Page-level text extractions:
——————
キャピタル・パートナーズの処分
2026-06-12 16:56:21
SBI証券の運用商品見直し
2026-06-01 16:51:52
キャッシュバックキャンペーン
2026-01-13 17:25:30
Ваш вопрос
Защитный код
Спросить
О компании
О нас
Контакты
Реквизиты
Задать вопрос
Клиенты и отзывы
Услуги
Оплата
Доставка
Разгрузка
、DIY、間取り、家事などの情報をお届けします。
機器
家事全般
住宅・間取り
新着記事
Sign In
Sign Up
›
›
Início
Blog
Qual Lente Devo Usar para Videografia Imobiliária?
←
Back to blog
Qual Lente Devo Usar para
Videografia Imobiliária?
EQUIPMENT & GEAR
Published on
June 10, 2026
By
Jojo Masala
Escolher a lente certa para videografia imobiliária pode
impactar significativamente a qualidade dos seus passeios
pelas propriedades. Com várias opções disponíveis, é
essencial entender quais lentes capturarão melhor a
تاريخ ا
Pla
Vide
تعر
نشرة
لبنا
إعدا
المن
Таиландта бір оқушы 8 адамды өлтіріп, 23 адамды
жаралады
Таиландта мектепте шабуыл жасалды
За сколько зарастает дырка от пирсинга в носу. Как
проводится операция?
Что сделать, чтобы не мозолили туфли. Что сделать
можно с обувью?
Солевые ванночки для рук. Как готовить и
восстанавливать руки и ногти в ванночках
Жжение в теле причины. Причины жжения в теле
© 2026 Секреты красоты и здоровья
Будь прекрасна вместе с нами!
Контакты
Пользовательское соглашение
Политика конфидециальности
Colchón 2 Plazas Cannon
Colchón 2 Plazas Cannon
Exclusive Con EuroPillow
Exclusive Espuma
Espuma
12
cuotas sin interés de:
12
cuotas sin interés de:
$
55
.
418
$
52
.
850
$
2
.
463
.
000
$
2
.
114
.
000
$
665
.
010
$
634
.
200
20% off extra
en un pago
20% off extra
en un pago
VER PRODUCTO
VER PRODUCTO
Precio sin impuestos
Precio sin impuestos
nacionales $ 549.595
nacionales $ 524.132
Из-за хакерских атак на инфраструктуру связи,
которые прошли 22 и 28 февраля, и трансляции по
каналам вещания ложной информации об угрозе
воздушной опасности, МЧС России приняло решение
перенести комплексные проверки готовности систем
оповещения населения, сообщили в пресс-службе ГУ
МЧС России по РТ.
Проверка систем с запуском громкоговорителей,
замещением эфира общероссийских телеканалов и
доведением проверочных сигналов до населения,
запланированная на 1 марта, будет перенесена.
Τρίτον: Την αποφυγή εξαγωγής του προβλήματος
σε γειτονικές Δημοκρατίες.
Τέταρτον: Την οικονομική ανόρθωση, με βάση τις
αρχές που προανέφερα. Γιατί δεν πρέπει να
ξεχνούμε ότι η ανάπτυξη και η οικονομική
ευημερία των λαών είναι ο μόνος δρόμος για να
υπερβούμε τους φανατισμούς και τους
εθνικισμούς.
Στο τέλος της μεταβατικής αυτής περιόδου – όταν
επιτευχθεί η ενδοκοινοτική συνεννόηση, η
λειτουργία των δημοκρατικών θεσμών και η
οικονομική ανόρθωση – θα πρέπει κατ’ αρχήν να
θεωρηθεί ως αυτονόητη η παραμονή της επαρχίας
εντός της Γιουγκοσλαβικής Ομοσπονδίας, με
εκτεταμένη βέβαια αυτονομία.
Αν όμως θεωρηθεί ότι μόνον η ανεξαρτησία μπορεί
——————
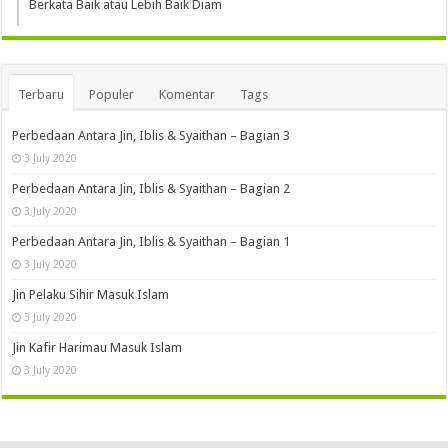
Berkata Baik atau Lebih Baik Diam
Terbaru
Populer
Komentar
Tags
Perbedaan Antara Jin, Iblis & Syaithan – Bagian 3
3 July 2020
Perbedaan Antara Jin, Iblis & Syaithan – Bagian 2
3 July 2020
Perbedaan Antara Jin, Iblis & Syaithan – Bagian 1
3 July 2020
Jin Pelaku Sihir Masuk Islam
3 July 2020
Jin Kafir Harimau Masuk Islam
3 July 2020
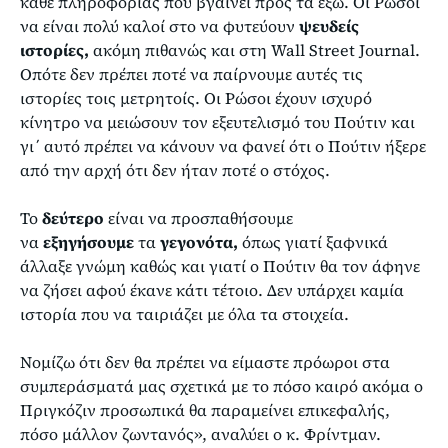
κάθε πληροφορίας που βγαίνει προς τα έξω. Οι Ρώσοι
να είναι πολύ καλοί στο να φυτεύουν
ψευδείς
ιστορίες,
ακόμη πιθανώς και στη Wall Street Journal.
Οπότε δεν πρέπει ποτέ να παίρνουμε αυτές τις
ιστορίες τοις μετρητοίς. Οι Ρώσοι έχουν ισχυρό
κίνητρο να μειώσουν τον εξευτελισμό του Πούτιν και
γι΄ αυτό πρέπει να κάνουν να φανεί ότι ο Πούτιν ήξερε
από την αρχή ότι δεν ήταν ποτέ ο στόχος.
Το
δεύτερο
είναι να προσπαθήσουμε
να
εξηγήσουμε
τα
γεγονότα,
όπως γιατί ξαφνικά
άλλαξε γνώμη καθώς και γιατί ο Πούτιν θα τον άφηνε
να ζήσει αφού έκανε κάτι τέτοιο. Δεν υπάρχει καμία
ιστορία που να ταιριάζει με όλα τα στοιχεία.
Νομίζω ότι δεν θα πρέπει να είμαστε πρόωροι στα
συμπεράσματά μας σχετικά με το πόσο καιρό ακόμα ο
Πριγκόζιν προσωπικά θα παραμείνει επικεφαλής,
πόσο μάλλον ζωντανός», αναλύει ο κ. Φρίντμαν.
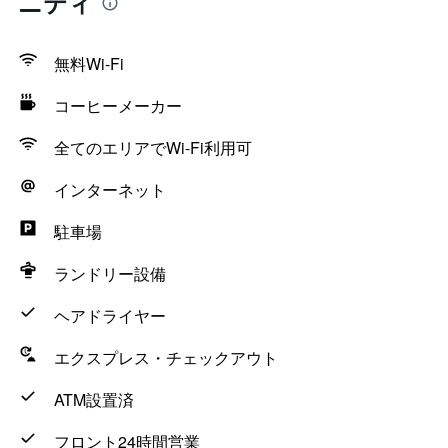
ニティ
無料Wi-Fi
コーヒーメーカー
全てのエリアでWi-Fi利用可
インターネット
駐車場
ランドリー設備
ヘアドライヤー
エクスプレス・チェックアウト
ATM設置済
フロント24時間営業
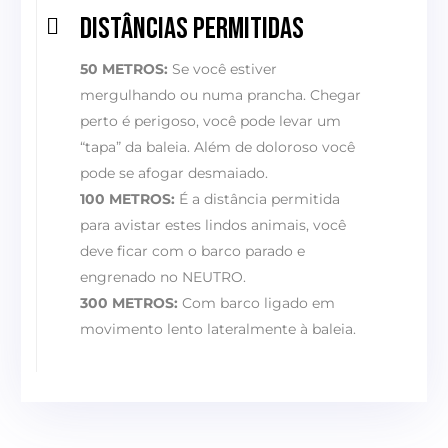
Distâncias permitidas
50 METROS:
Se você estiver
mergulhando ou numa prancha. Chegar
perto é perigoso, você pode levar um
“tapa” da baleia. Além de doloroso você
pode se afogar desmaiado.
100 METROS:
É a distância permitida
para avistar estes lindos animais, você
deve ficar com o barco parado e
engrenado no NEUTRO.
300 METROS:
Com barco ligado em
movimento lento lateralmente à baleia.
——————
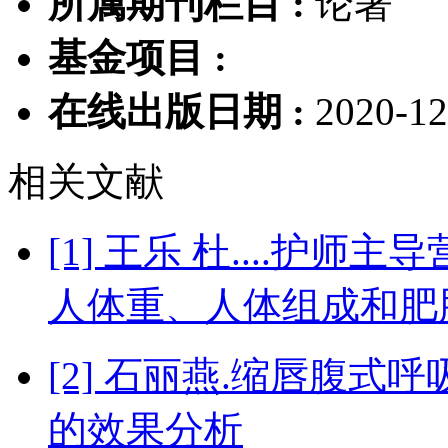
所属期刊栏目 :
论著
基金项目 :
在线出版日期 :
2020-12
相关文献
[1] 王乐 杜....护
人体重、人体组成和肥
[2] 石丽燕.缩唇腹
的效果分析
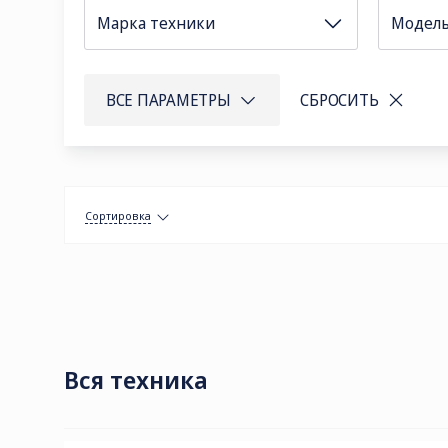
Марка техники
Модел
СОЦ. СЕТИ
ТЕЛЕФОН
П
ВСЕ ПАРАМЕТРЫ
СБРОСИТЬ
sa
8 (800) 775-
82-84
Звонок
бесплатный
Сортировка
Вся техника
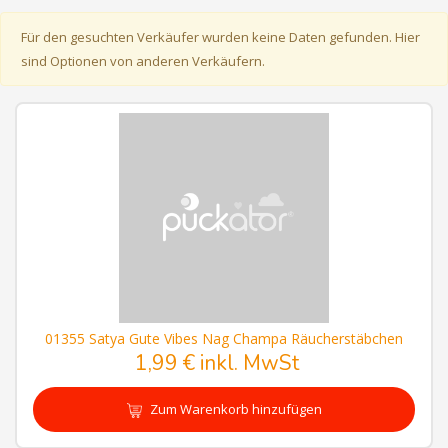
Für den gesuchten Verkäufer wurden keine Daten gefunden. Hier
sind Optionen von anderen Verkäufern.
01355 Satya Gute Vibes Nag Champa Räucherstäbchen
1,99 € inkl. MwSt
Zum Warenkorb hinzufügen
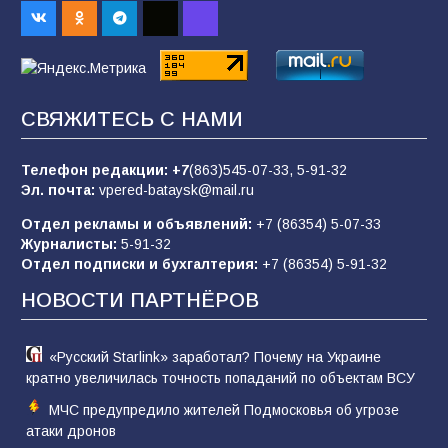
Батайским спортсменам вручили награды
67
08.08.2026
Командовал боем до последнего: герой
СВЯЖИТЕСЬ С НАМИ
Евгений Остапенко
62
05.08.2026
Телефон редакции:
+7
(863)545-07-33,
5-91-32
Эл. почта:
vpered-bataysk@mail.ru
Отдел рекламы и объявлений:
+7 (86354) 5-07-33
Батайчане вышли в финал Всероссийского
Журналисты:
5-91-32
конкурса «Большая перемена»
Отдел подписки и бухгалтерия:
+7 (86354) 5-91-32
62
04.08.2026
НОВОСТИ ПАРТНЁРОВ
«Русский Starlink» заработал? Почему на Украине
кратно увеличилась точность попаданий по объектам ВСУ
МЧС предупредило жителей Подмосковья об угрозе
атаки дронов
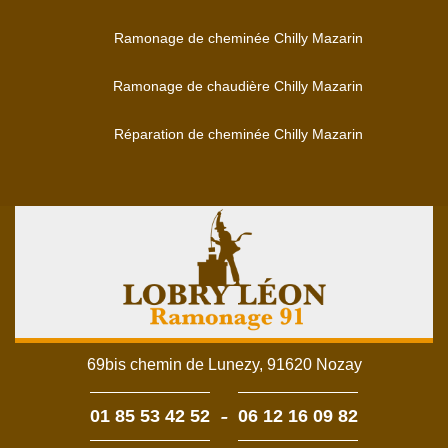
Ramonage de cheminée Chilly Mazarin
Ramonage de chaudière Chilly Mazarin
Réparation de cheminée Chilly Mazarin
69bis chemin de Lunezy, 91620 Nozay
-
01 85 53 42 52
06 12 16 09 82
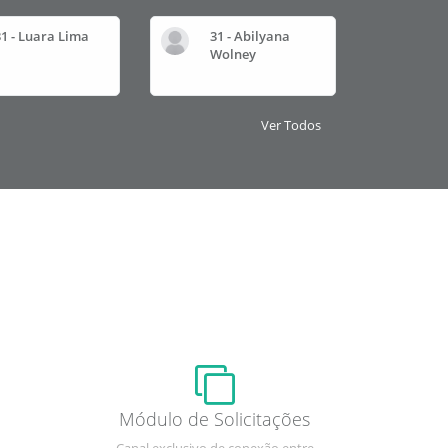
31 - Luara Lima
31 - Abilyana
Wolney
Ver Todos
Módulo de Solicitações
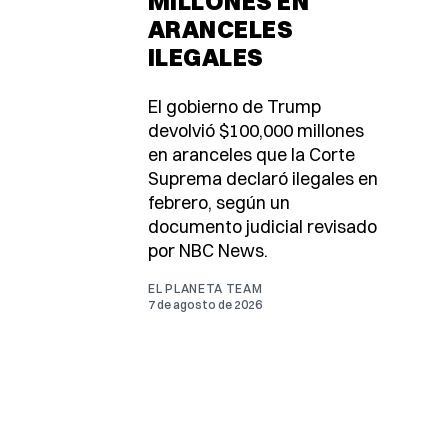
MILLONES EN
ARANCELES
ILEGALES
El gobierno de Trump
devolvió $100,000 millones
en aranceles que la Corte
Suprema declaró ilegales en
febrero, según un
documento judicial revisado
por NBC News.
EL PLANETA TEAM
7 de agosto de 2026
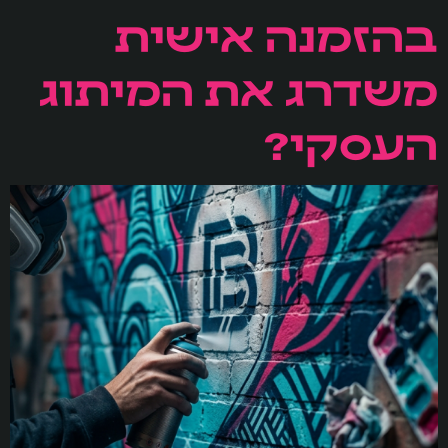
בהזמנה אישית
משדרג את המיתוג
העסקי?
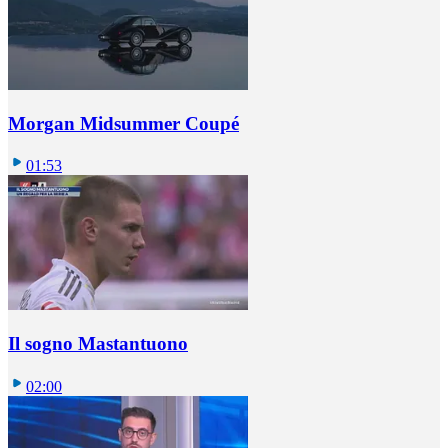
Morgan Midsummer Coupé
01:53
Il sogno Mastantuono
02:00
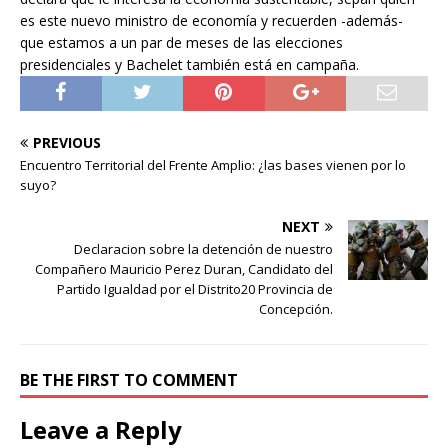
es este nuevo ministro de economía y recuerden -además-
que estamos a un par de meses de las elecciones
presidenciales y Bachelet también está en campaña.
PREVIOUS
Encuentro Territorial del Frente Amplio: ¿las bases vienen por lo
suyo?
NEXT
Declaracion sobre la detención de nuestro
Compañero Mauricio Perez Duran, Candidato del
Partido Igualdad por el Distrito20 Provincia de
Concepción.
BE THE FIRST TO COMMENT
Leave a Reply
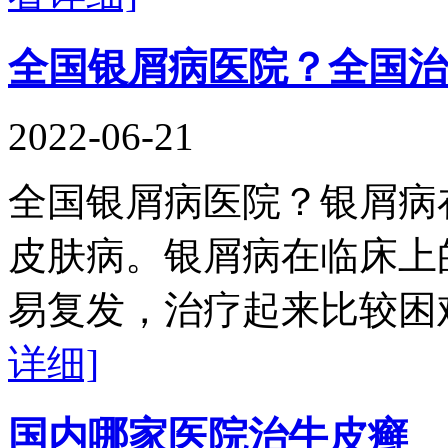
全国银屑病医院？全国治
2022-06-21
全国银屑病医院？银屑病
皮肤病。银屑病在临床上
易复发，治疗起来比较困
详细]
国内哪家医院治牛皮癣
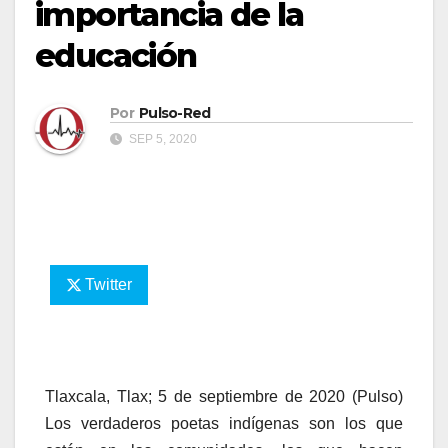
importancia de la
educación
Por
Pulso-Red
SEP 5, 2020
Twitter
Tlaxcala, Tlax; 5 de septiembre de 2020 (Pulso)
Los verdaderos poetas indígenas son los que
——————
### Work order
Proceeding from the line containing "красоты и здоровья" through the line containing "υπερβούμε τους φανατισμούς και τους", transcribe the lines above exactly, both end lines included.

### Result below
© 2026 Секреты красоты и здоровья
Будь прекрасна вместе с нами!
Контакты
Пользовательское соглашение
Политика конфидециальности
Colchón 2 Plazas Cannon
Colchón 2 Plazas Cannon
Exclusive Con EuroPillow
Exclusive Espuma
Espuma
12
cuotas sin interés de:
12
cuotas sin interés de:
$
55
.
418
$
52
.
850
$
2
.
463
.
000
$
2
.
114
.
000
$
665
.
010
$
634
.
200
20% off extra
en un pago
20% off extra
en un pago
VER PRODUCTO
VER PRODUCTO
Precio sin impuestos
Precio sin impuestos
nacionales $ 549.595
nacionales $ 524.132
Из-за хакерских атак на инфраструктуру связи,
которые прошли 22 и 28 февраля, и трансляции по
каналам вещания ложной информации об угрозе
воздушной опасности, МЧС России приняло решение
перенести комплексные проверки готовности систем
оповещения населения, сообщили в пресс-службе ГУ
МЧС России по РТ.
Проверка систем с запуском громкоговорителей,
замещением эфира общероссийских телеканалов и
доведением проверочных сигналов до населения,
запланированная на 1 марта, будет перенесена.
Τρίτον: Την αποφυγή εξαγωγής του προβλήματος
σε γειτονικές Δημοκρατίες.
Τέταρτον: Την οικονομική ανόρθωση, με βάση τις
αρχές που προανέφερα. Γιατί δεν πρέπει να
ξεχνούμε ότι η ανάπτυξη και η οικονομική
ευημερία των λαών είναι ο μόνος δρόμος για να
υπερβούμε τους φανατισμούς και τους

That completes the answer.